Suatu ketika, kabar tentang kekayaan Negeri Luhu di Pulau Seram terdengar oleh penjajah Belanda yang berkedudukan di Ambon. Mereka pun berniat untuk menguasai pulau itu. Dengan persenjataan lengkap, mereka menyerang Negeri Luhu. Raja Luhu dan pasukannya pun berusaha melakukan perlawanan sehingga pertempuran sengit pun terjadi. Perang itu dikenal dengan nama Perang Pongi, dan ada juga yang menyebutnya Perang Huamual. Dalam pertempuran itu, penjajah Belanda berhasil menguasai Negeri Luhu. Raja Luhu berserta keluarga dan seluruh rakyatnya tewas. Satu-satunya orang yang selamat ketika itu adalah putri raja, Ta Ina Luhu. Namun, ia ditangkap dan dibawa oleh penjajah Belanda ke Ambon untuk dijadikan istri panglima perang Belanda.
Setibanya di Benteng Victoria, Ambon, Ta Ina Luhu menolak untuk dijadikan istri oleh panglima perang Belanda. Akibatnya, ia pun diperkosa oleh sang panglima. Putri cantik yang malang itu tidak dapat berbuat apa-apa. Namun, karena tidak ingin terus-terusan diperlakukan tidak senonoh oleh panglima itu, sang putrid selalu berpikir keras untuk mencari cara agar dapat keluar dari Kota Ambon.
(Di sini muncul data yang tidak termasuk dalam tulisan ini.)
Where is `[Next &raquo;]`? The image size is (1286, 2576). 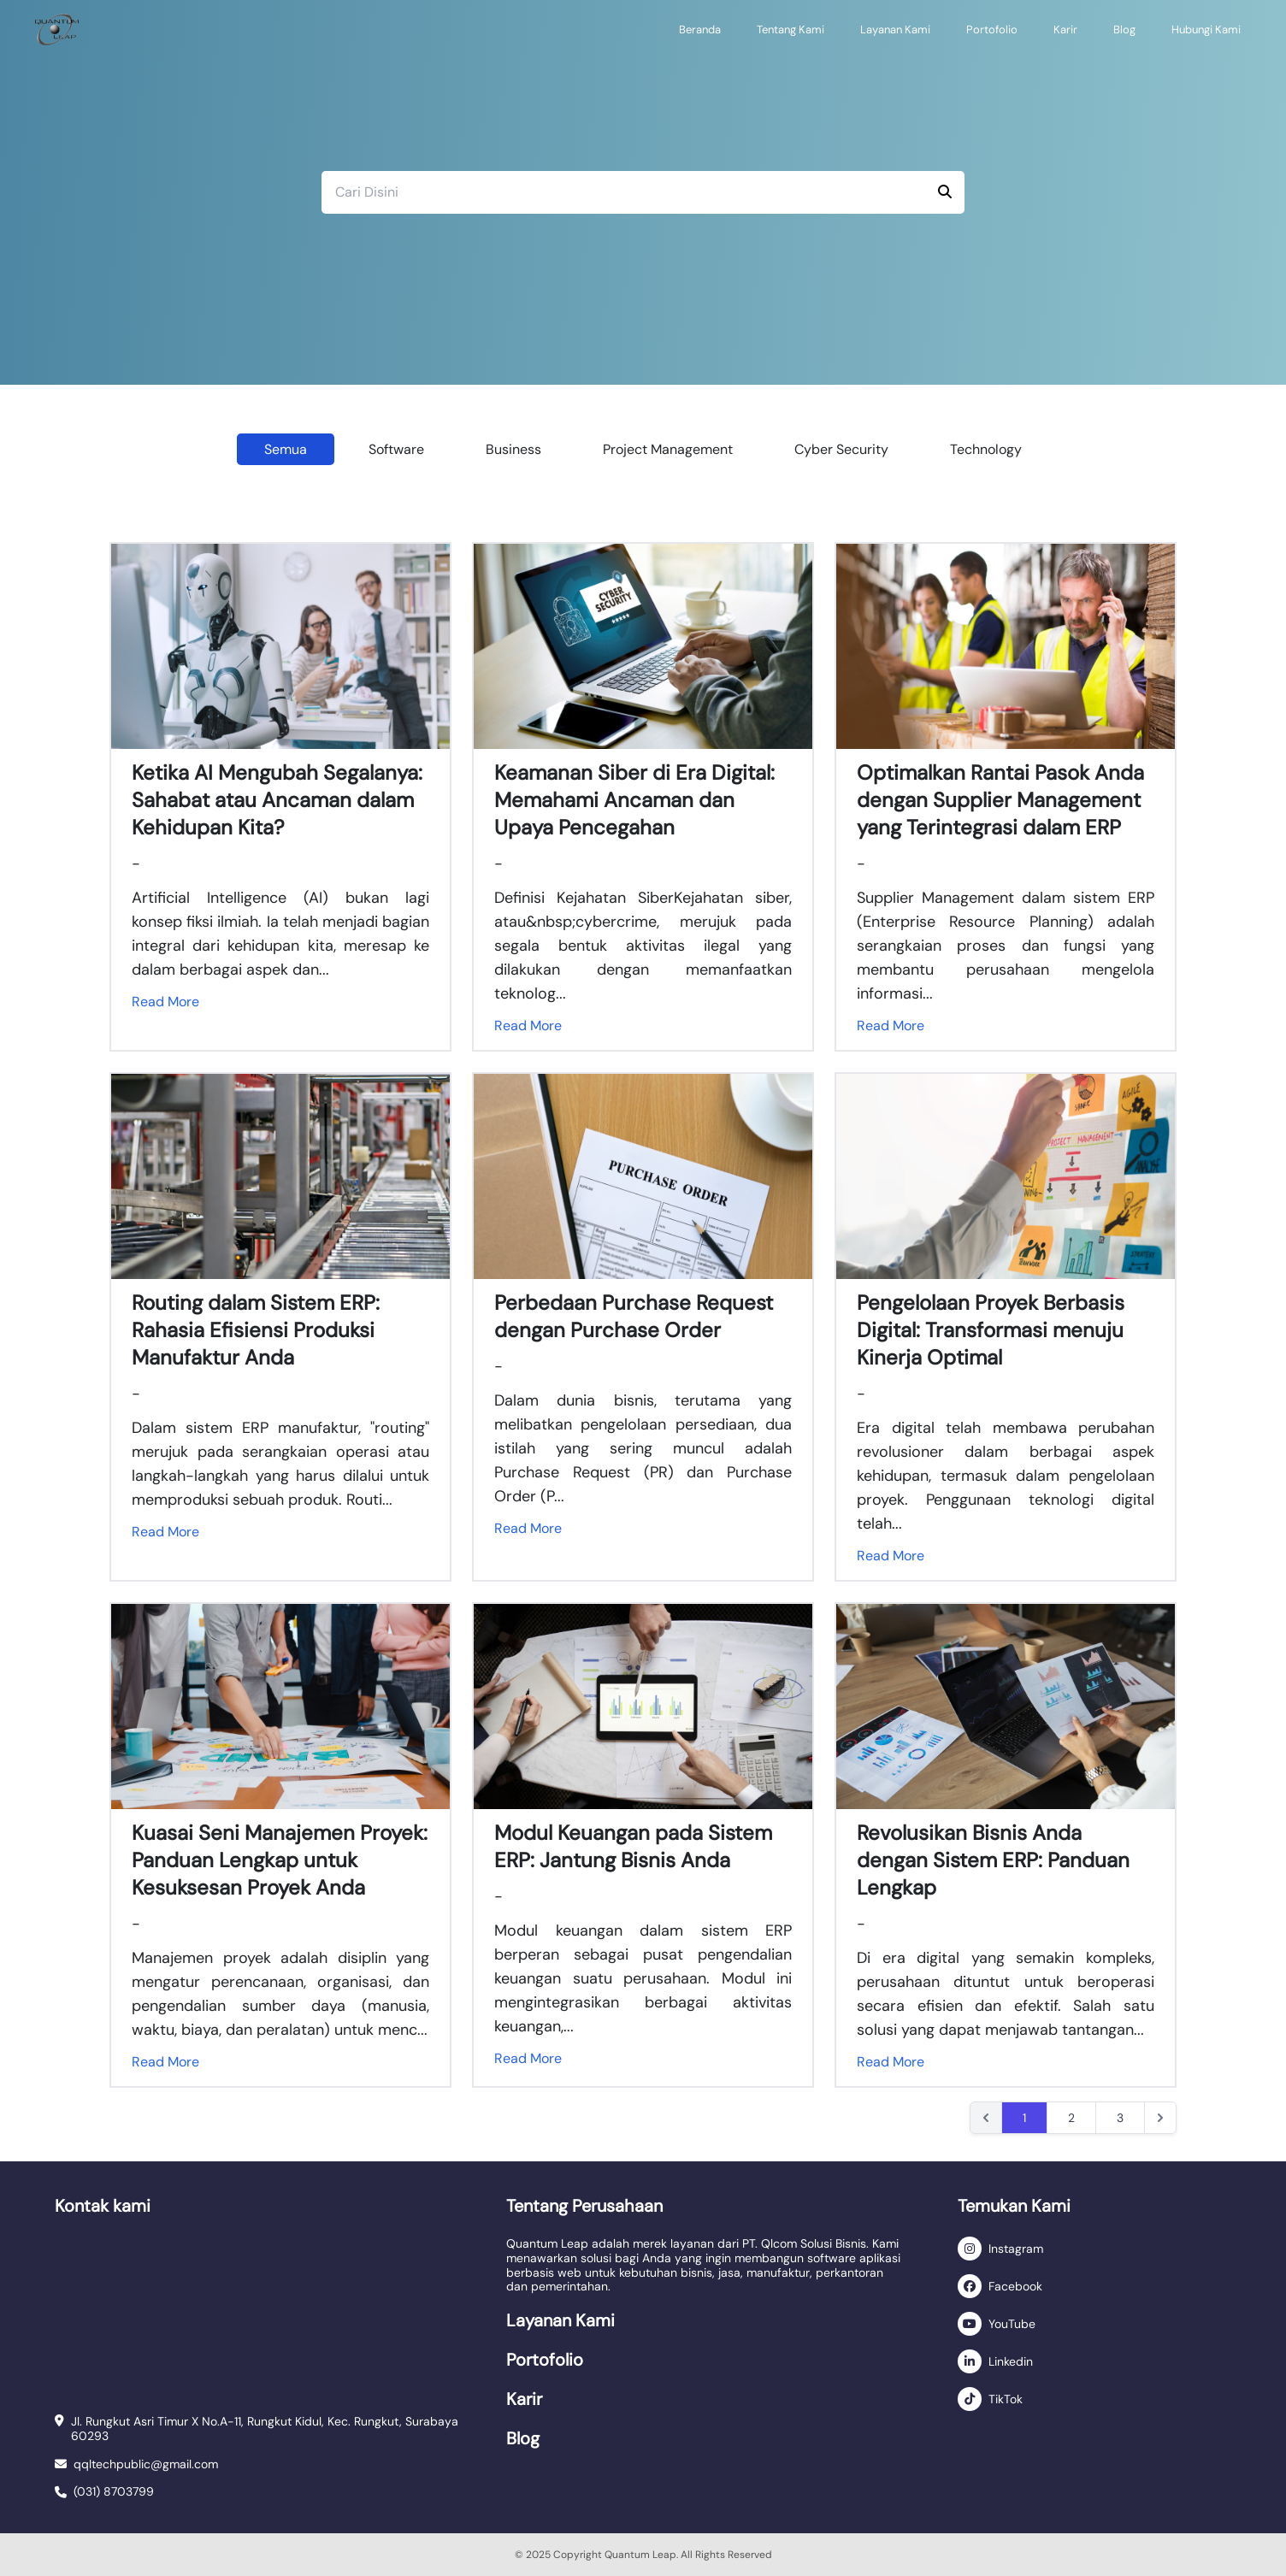 [Next &raquo;] is located at coordinates (1160, 2117). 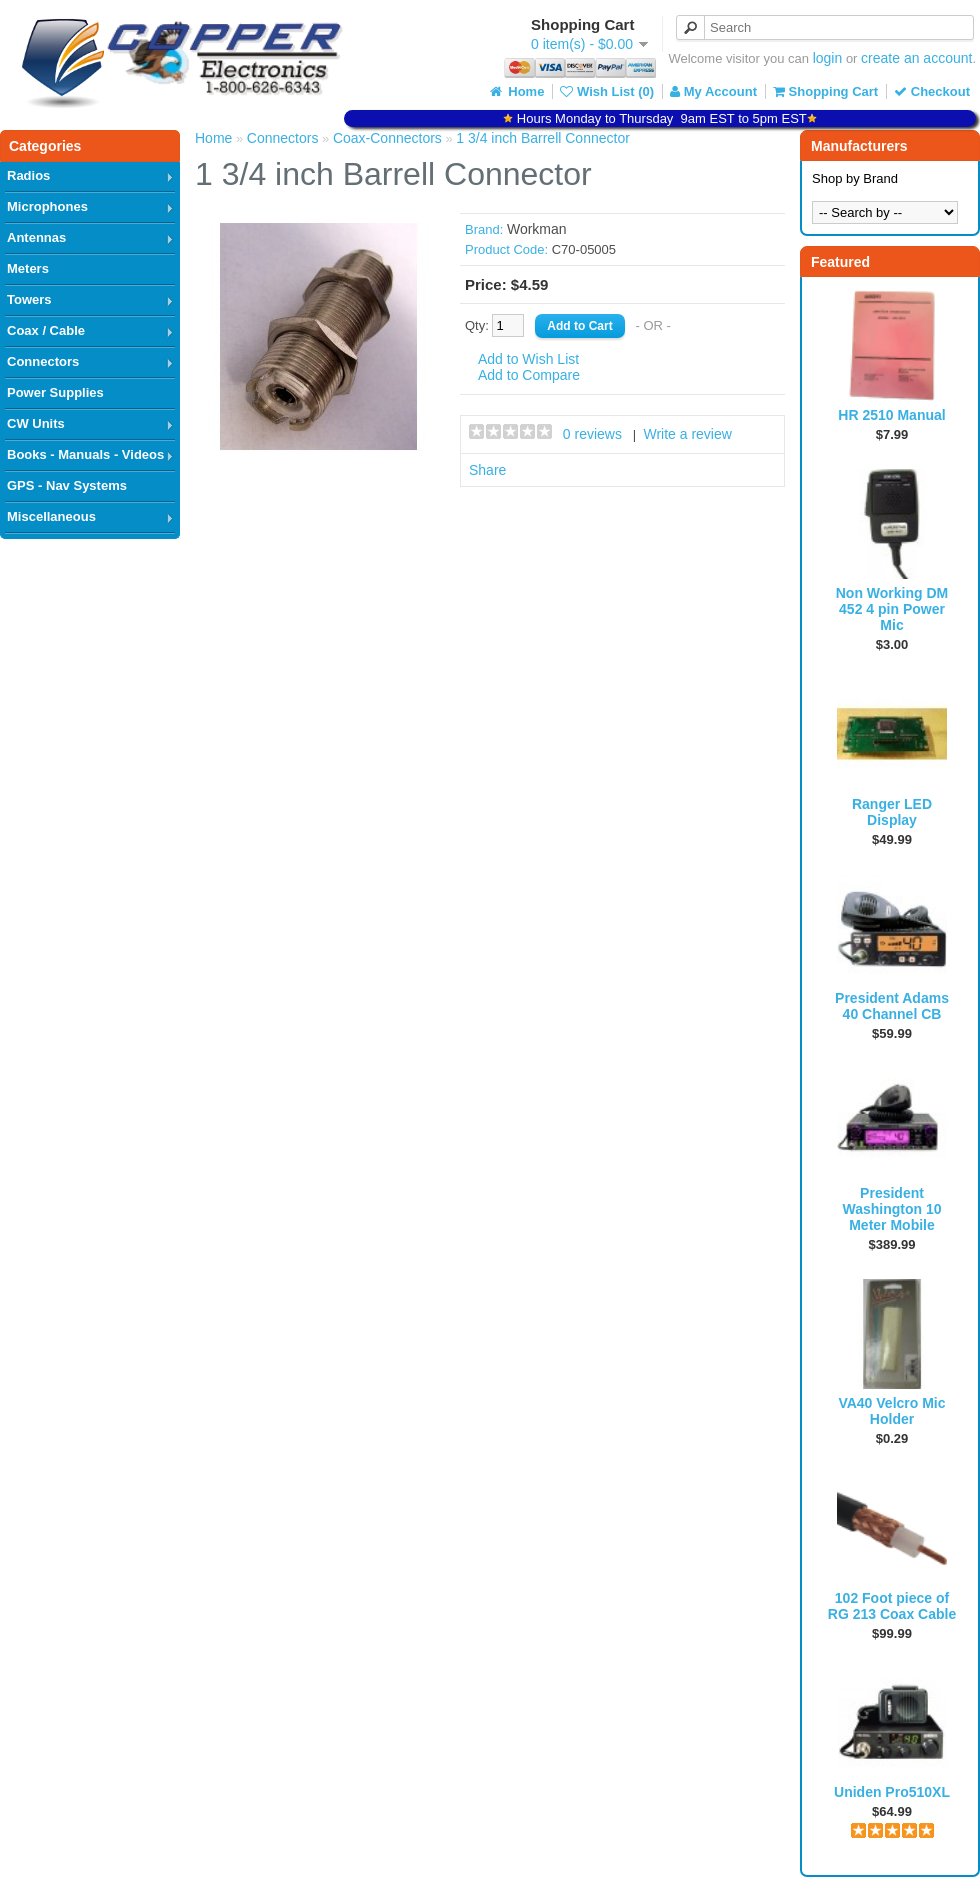  Describe the element at coordinates (892, 609) in the screenshot. I see `Non Working DM 452 4 pin Power Mic` at that location.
Suatu malam, Ta Ina Luhu berhasil mengelabui tentara Belanda sehingga ia dapat melarikan diri dari kota Ambon. Ia berjalan menuju ke sebuah negeri yang bernama Soya. Di negeri itu, ia disambut baik oleh Raja Soya. Bahkan, ia kemudian dianggap sebagai keluarga istana Soya. Ia diberi kamar tidur yang bagus dan indah. Atas sambutan tersebut, Ta Ina Luhu sangat terharu karena teringat ketika dulu dirinya menjadi putri raja. Tak terasa, air matanya menetes membasahi kedua pipinya. Wajah kedua orangtua dan adik-adiknya kembali terbayang di hadapannya. Ia sangat merindukan mereka.
“Ayah, Ibu! Adikku, Sabadin dan Kasim! Beta sangat merindukan kalian. Beta hanya bisa berdoa semoga kalian hidup tenang di alam sana!”
Setelah beberapa bulan tinggal di dalam istana Soya, Ta Ina Luhu diketahui hamil. Keadaan demikian membuatnya semakin merasa berat tinggal di istana karena tentu akan semakin merepotkan keluarga Raja Soya. Akhirnya, ia memutuskan untuk meninggalkan istana tersebut.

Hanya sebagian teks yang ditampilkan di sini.